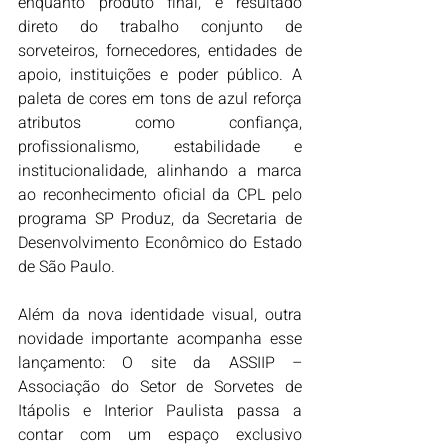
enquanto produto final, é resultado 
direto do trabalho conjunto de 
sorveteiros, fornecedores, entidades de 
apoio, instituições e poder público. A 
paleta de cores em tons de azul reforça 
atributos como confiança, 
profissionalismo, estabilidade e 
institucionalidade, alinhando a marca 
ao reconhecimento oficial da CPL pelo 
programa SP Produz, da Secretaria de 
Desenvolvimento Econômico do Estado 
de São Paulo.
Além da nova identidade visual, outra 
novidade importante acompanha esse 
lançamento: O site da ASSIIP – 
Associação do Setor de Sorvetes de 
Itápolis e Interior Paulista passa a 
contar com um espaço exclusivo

◆ ◆ ◆ ◆ ◆ ◆ ◆

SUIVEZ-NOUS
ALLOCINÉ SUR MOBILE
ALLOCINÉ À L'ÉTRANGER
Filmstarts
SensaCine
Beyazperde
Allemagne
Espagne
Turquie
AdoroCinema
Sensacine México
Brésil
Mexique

◆ ◆ ◆ ◆ ◆ ◆ ◆

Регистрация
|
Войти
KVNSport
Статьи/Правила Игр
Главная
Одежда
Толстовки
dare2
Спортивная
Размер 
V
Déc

◆ ◆ ◆ ◆ ◆ ◆ ◆

▶ **Activity**
Copy down every line of the material above that includes the string "ALLOCINÉ".

▶ **Solved exercise**
ALLOCINÉ SUR MOBILE
ALLOCINÉ À L'ÉTRANGER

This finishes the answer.